Avant de parler du sujet, il nous semble utile de faire un rappel historique. La conjoncture internationale ne permet  plus le triomphalisme  colonial.  Que faire alors ?  Il s’agit  bien  d’une importation, tendant à bâillonner durablement les indépendances formelles  de la dépendance dynamiques des 14 pays africains  par des mécanismes douteux vis à  vis du gendarme colonial, toujours Tout-Puissant, pour dominer un pays entier,  il faut fragiliser,  domestiquer, larbiniser ses élites serviles pour les rendre dociles, les compromettre,  de sorte qu’elles soient  malléables,   corvéables, disponibles  et à merci.

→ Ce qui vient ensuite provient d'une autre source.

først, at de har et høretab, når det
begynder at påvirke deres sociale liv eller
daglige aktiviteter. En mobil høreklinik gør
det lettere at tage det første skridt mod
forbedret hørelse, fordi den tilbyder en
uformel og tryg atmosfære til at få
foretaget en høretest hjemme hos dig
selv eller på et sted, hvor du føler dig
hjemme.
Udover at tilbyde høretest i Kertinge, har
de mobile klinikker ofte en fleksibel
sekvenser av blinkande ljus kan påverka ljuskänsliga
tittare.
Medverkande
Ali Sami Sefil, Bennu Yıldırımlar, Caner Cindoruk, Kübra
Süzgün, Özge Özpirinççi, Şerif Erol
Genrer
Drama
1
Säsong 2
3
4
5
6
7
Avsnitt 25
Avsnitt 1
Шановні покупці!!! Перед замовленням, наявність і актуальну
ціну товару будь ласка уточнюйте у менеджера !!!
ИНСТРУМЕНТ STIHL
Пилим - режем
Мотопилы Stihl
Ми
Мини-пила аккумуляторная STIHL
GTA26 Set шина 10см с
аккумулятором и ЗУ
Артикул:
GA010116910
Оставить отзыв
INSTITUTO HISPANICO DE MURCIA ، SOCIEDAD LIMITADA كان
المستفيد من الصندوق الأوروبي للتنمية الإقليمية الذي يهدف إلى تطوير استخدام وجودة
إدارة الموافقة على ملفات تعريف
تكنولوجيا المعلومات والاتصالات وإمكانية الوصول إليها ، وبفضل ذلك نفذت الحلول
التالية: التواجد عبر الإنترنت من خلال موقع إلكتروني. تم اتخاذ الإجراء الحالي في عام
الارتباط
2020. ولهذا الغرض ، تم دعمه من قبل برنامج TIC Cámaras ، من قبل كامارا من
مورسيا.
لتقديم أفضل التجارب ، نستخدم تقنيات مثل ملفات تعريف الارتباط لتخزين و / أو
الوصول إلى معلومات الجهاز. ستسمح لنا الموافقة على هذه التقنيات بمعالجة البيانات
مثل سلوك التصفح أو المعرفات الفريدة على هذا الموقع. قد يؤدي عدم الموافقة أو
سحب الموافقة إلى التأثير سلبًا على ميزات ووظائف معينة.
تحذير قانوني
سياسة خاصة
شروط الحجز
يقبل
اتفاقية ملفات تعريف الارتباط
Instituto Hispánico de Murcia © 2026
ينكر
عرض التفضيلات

Au lendemain de la  débâcle   en Algérie,  nationaliste, a arraché son indépendance les larmes à la main,  il fallait donc  changer de fusil d’épaule,  et rattraper le gâteau perdu en Afrique francophone, qu’il convient de reconquérir, à tout prix, et peu importe  que  les moyens soient condamnables, au regard de la morale.  La fin justifie les moyens ; selon la trajectoire du colonialisme..

Car aux yeux  de l’ancienne puissance coloniale, et la voie du gouvernement provisoire, dirigé  à l’époque, respectivement  par Charles De Gaulles,  Jaques Soustelle   et René Pléven,  a déjà eu l’idée  saugrenue, prend les devants, impose  à ses colonies , non encore indépendantes, le nazisme monétaire à l’échelle continentale africaine, notamment dans les pays qui parlent français.   Cela donne un  avant goût amer, savamment élaboré, et  qui constitue  un   prolongement inavoué de l’expansionnisme, désuet,  soft, et faire main basse  de façon habile sur    ses colonies,  que le  gendarme colonial considère  comme son pré-carré, son domaine exclusif, ,réservé, ou  ses esclaves de divin.

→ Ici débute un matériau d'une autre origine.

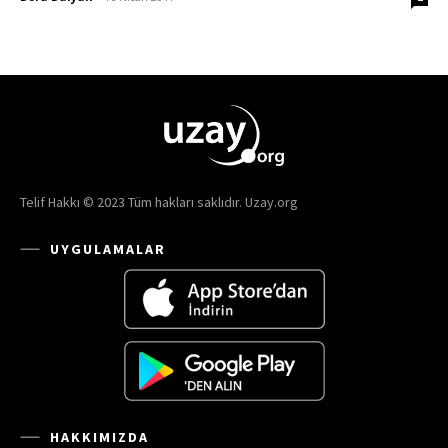
Telif Hakkı © 2023 Tüm hakları saklıdır. Uzay.org
UYGULAMALAR
HAKKIMIZDA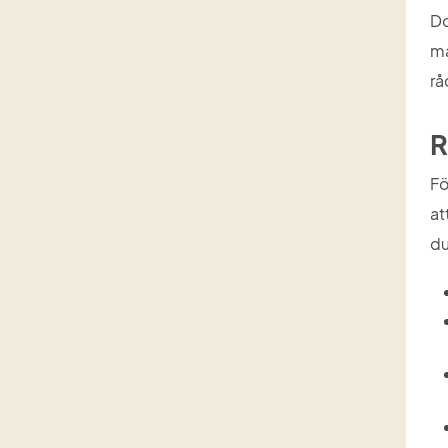
Do
ma
rå
R
Fö
at
du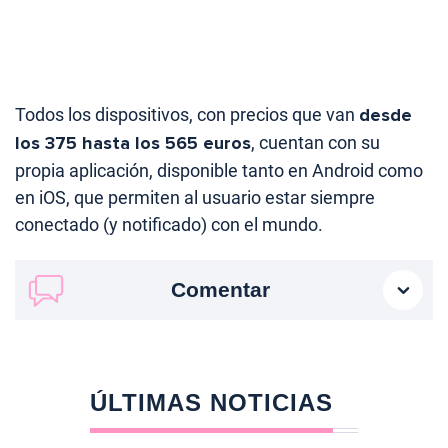
Todos los dispositivos, con precios que van
desde
los 375 hasta los 565 euros
, cuentan con su
propia aplicación, disponible tanto en Android como
en iOS, que permiten al usuario estar siempre
conectado (y notificado) con el mundo.
Comentar
ÚLTIMAS NOTICIAS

À cet effet,  pour  que  la mayonnaise  puisse prendre,  il fallut   diviser  les uns contre les autres,  les cliver ; créer la zizanie  entre ceux qui sont au sommet de l’état, de manière qu’ils ne   puissent   pas s’entendre.  Et pour cela,  dépoussiérer les imparables  vieilles recettes  s’il le faut.

Constitution  moribonde  du Sénégal : ou l’écharde à la démocratie.

Le spectacle permanent, ubuesque auquel se complaisent dangereusement les soi-disant constitutionnalistes,  désertiques, dérangés,  restent  en symbiose  totale  avec  la caste invétérée  d’une  chapelle de  capharnaüm, estampillée,  les  politicards rabatteurs,  tous   se transforment  allégrement  en vampires gloutonnés,  ne  sont que des abrutis,  clientélistes, asservis,  alimentaires, mercenaires au nom du miracle  des postes  de nomination- Emmitouflés – Tan sa Bula Nex – de la charogne pantouflarde-, se dégonflent pitoyablement, sans scrupules, ni vertu,  et  à la place publique,  nous  parlent  honteusement  d’une  constitution délictueuse,  ou d’institution fictive, lorsqu’il s’agit d’un  escroc,  présumé  chef de clan,  ne dispose  nullement  d’aucune  étoffe, peu ou prou,  digne de ce nom.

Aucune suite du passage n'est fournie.